The porcupine plots show that AF3 ensembles correctly identify the functional motion patterns that are characteristic of each protein family. In lipase A, both approaches identified the opening and closing motion of the lid domain that controls substrate access to the active site. For adenylate kinase, the dominant motion corresponded to the well-characterized domain closure that brings the ATP and AMP binding sites together during the catalytic cycle. In HIV-1 protease, the primary motion involved the flap regions that gate substrate binding. In Onconase, the dominant patterns reflected the flexibility of surface loops involved in RNA binding. It is also significant that AF3 ensembles can correctly predict the dynamics of Onconase since AF3 predicts Onconase’s structure with extreme levels of certainty. This suggests that this latent dynamical information in the ensemble is not a result of sampling from AF3’s uncertainty.

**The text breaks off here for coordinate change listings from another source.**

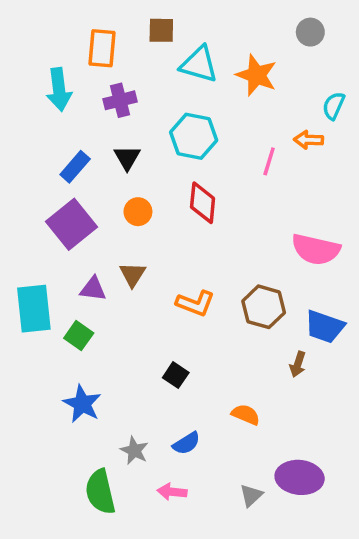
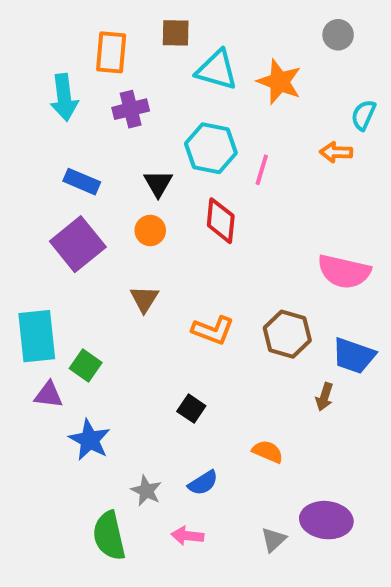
black triangle: (127, 158) -> (158, 184), moved
pink line: (269, 161) -> (262, 170), moved
blue rectangle: (75, 167) -> (82, 182), turned 72
purple triangle: (93, 289) -> (48, 395), moved

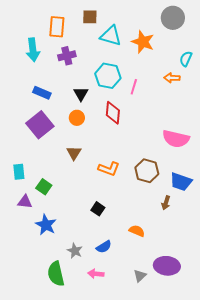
gray circle: (338, 35) -> (173, 18), size x1.5
cyan rectangle: (37, 336) -> (19, 172), size x0.6

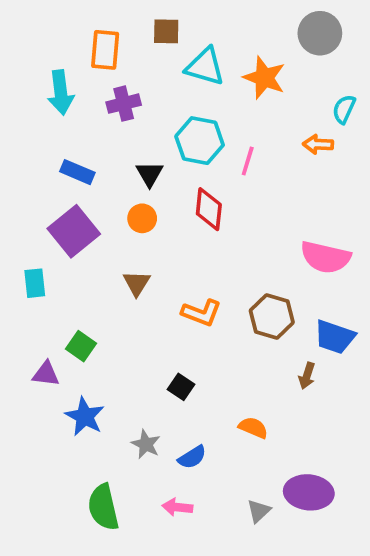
cyan rectangle: (19, 172) -> (35, 283), moved
gray star: (75, 251) -> (146, 444), moved

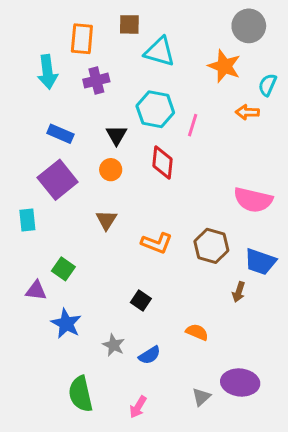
orange star: (264, 78) -> (224, 66), moved
pink arrow: (177, 507) -> (138, 407), moved, turned -65

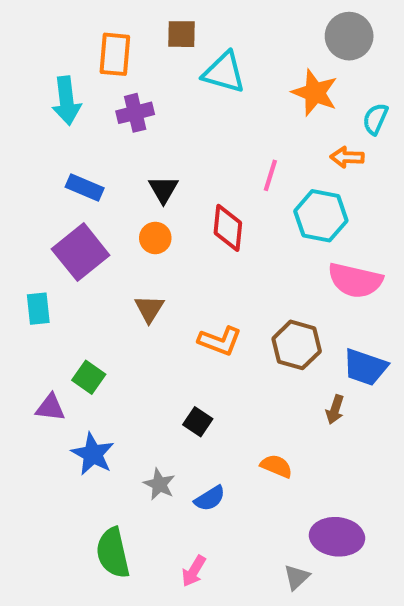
cyan hexagon: (155, 109) -> (321, 216), moved
gray triangle: (201, 397) -> (297, 577), moved

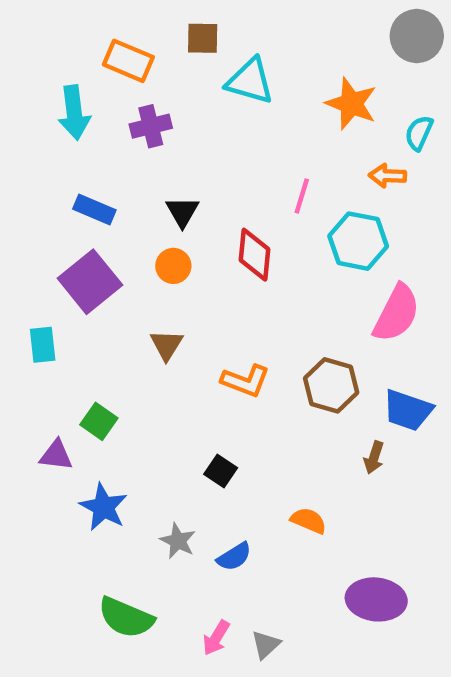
gray circle: (349, 36) -> (417, 36), moved
orange rectangle: (115, 54) -> (128, 61), turned -72
pink semicircle: (355, 280) -> (396, 313), turned -76
green semicircle: (113, 553) -> (126, 618), turned -54
gray triangle: (297, 577) -> (266, 645), moved

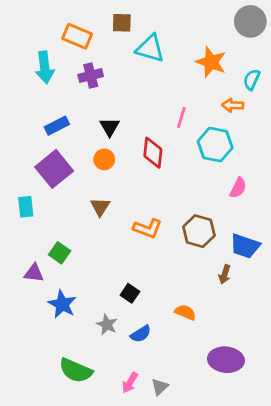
blue rectangle: (94, 210) -> (57, 126), turned -50
pink semicircle: (396, 313) -> (238, 188), size x0.6
black square: (221, 471) -> (130, 293), moved

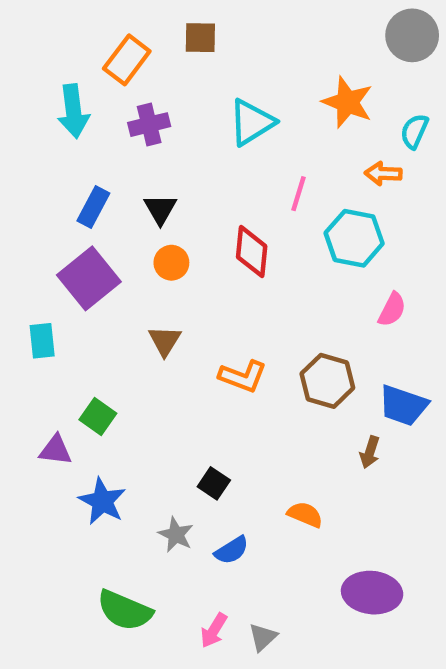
orange rectangle: (77, 36) -> (127, 60), turned -76
cyan triangle: (150, 48) -> (252, 122), moved, turned -48
blue rectangle: (57, 126) -> (93, 207), turned -35
black triangle: (110, 127) -> (160, 209), moved

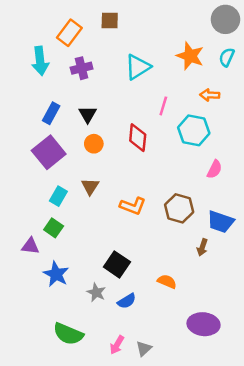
cyan semicircle: (414, 131) -> (227, 57), moved
cyan rectangle: (42, 341) -> (58, 196), moved, turned 36
black square: (214, 483) -> (117, 264), size x1.5

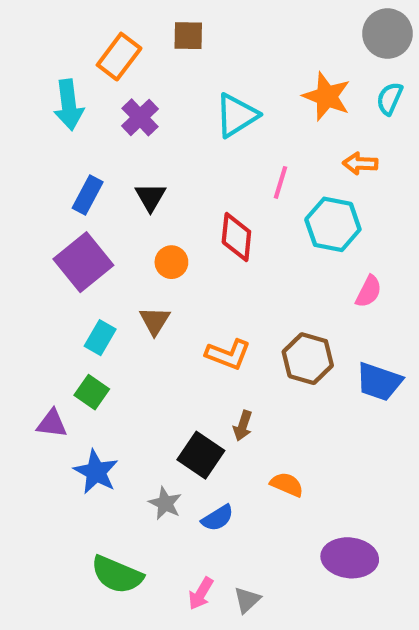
purple cross: (82, 68) -> (140, 117), turned -30
orange circle: (94, 144) -> (171, 262), moved
brown arrow: (202, 247) -> (243, 426), moved

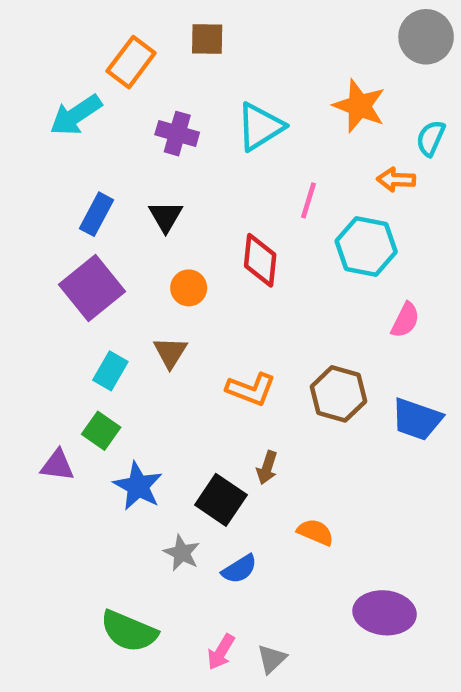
cyan semicircle: (390, 99) -> (431, 138), moved
cyan arrow: (69, 105) -> (76, 115), turned 63
purple cross: (140, 117) -> (177, 134), moved, turned -30
blue star: (96, 472) -> (138, 486), moved

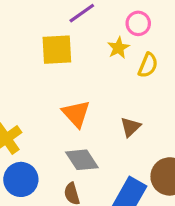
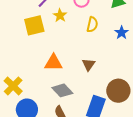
yellow star: (118, 48) -> (60, 15), moved
orange triangle: (76, 114) -> (53, 63), turned -36

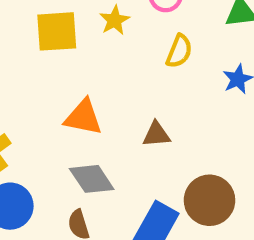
brown triangle: (89, 65) -> (156, 134), turned 40

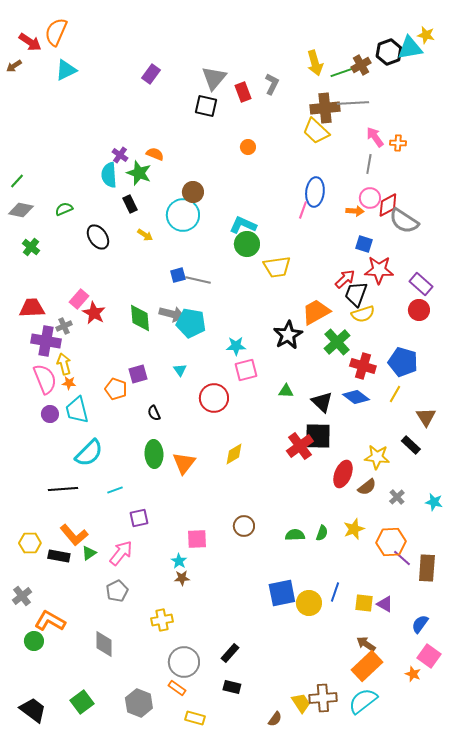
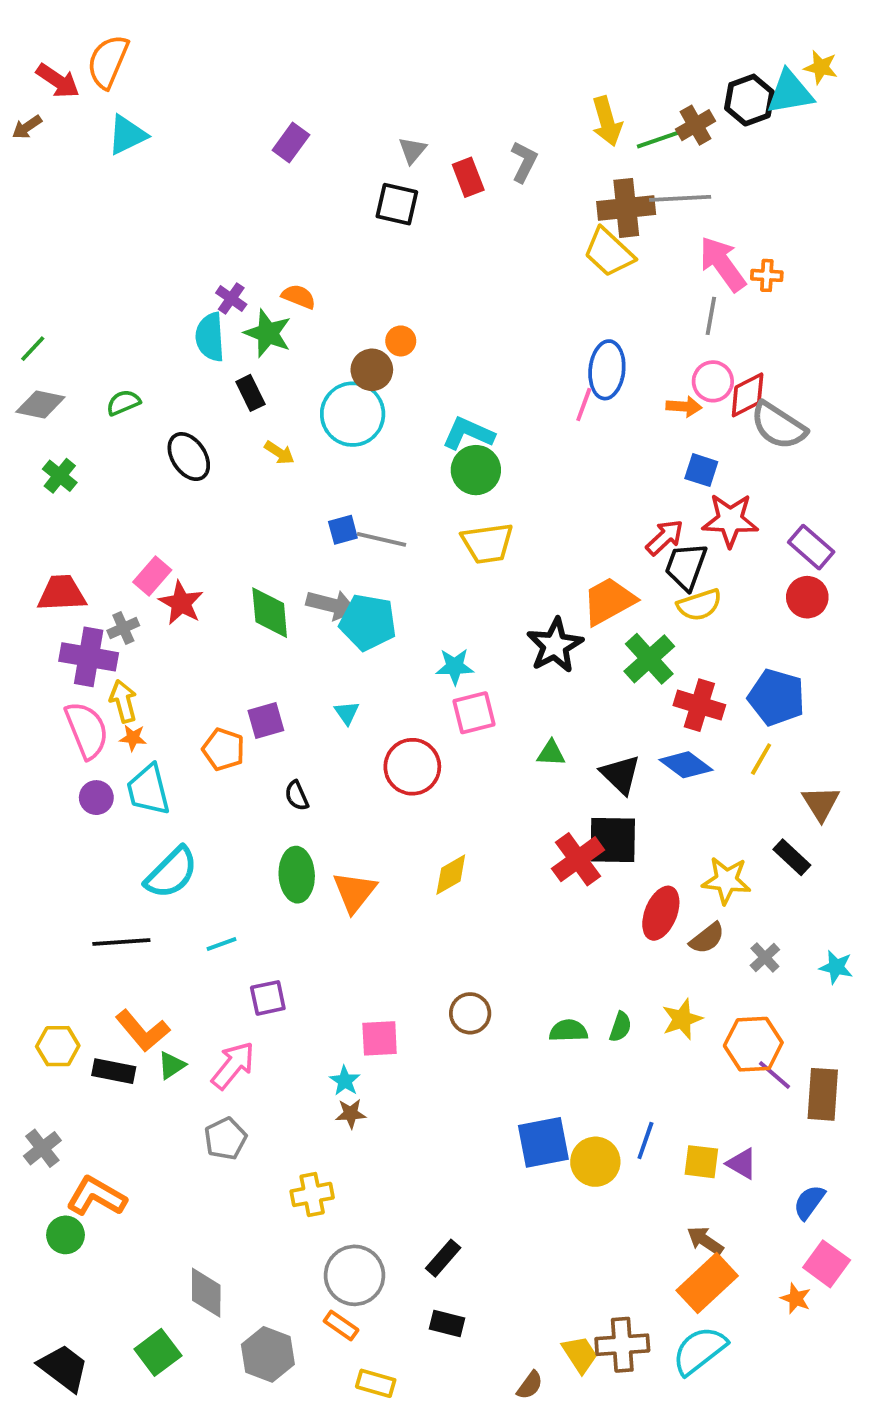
gray triangle: (214, 78) -> (412, 150), size x0.6
pink arrow: (375, 137) -> (723, 264), size x1.4
orange circle: (248, 147) -> (401, 341), moved
yellow trapezoid: (277, 267) -> (487, 543), moved
gray diamond: (104, 644) -> (206, 1293), moved

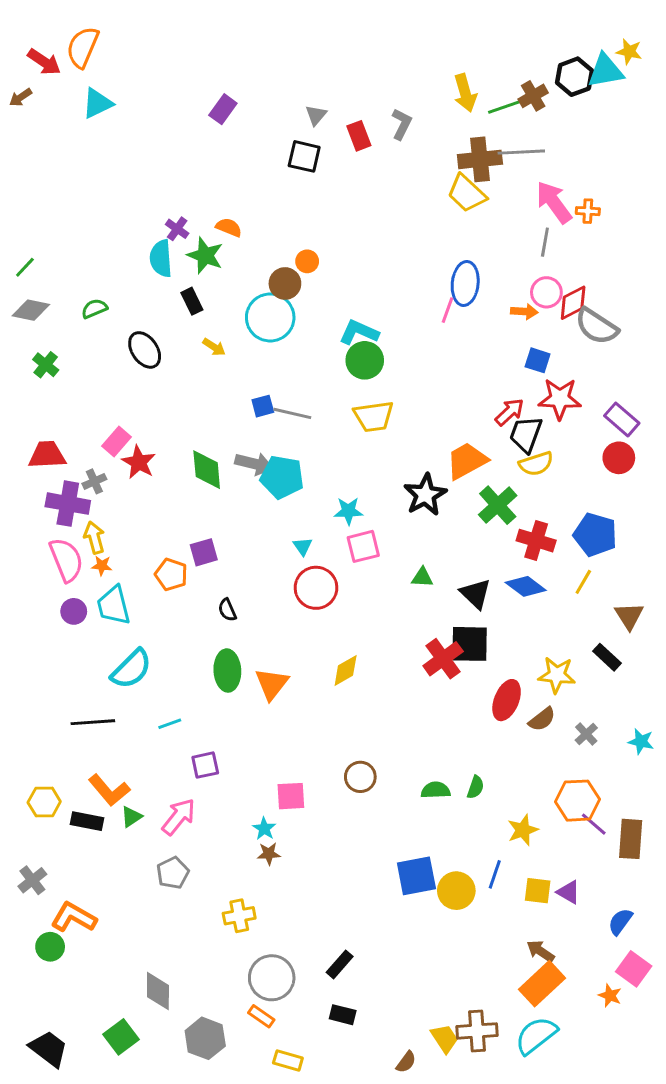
cyan triangle: (347, 713) -> (303, 546), moved
yellow star: (682, 1019) -> (523, 830), moved

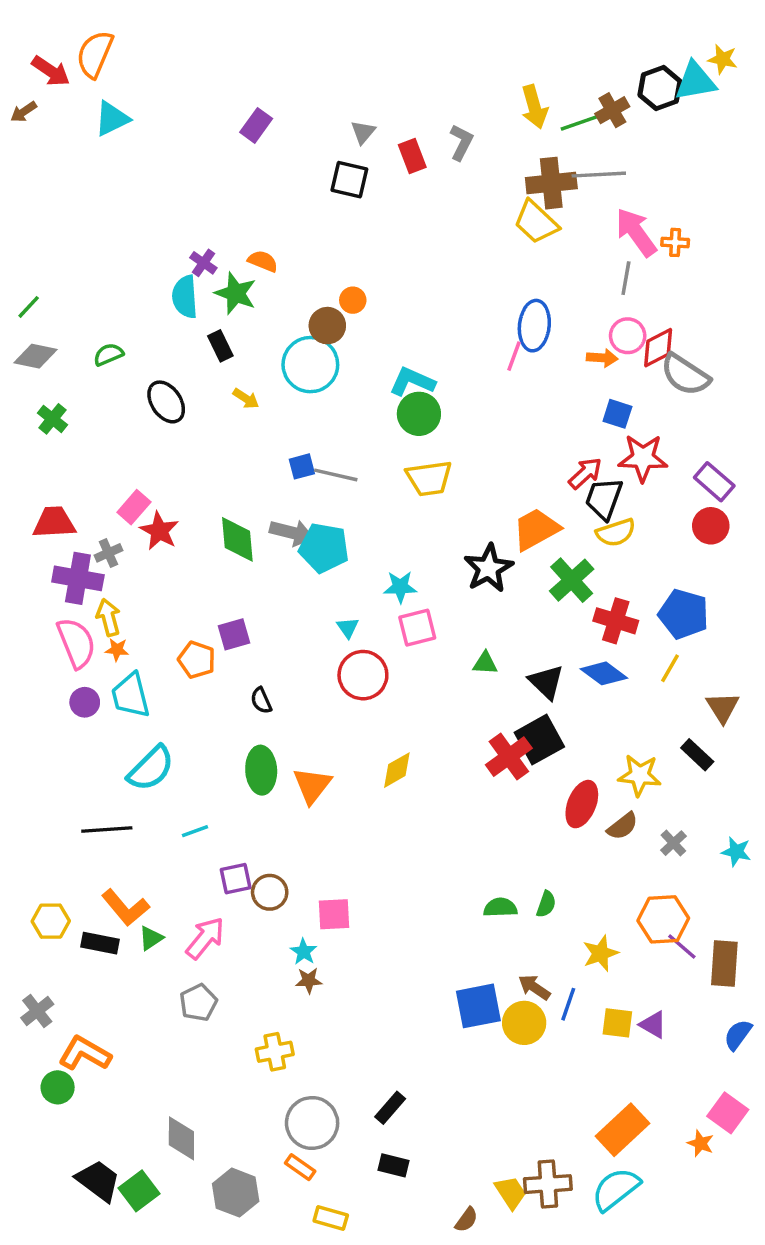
black square: (470, 644) -> (539, 740), turned -30
brown circle: (360, 777) -> (270, 892), moved
blue semicircle: (620, 922) -> (738, 1035), moved
brown arrow: (541, 951) -> (534, 987), moved
black trapezoid: (49, 1049) -> (98, 1181), moved

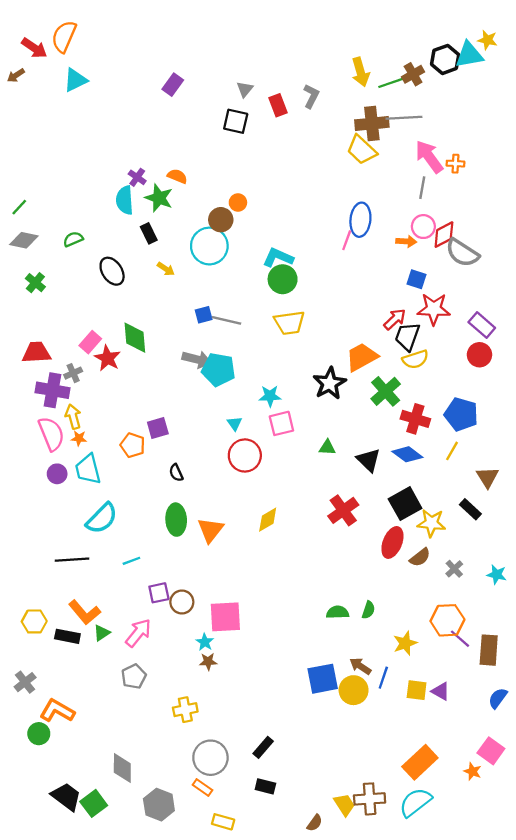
green diamond: (237, 539) -> (135, 338), moved
black square: (539, 740) -> (405, 504), moved
pink square: (334, 914) -> (225, 617), size x1.4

2.9. Implications for Structure–Function Relationships

The strong correlations observed across multiple metrics and protein systems suggest that AF3 ensemble predictions contain a wealth of dynamic information that has been largely overlooked in structure–function analyses. Recent work has begun to integrate AF3 confidence scores into enhanced protein flexibility simulations [48], but our results indicate that the full structural ensembles provide far richer dynamic information than confidence scores alone.
The traditional paradigm of using single static structures to infer function is increasingly recognized as insufficient, particularly for understanding allosteric regulation, conformational selection mechanisms, and the effects of mutations on protein dynamics. Our results suggest that much of this missing dynamic information can be extracted directly from structure prediction ensembles, which greatly accelerates the speed at which dynamic information can be generated.
The ability to rapidly assess protein dynamics from structure predictions could speed up several areas of synthetic biological research. In protein engineering, understanding flexibility patterns is crucial for designing mutations that preserve or modify specific functional motions [49]. In drug discovery, knowledge of conformational dynamics is essential for identifying allosteric binding sites and understanding binding mechanisms [50]. In structural biology, dynamic information helps interpret the functional significance of structural features and guides experimental design [12].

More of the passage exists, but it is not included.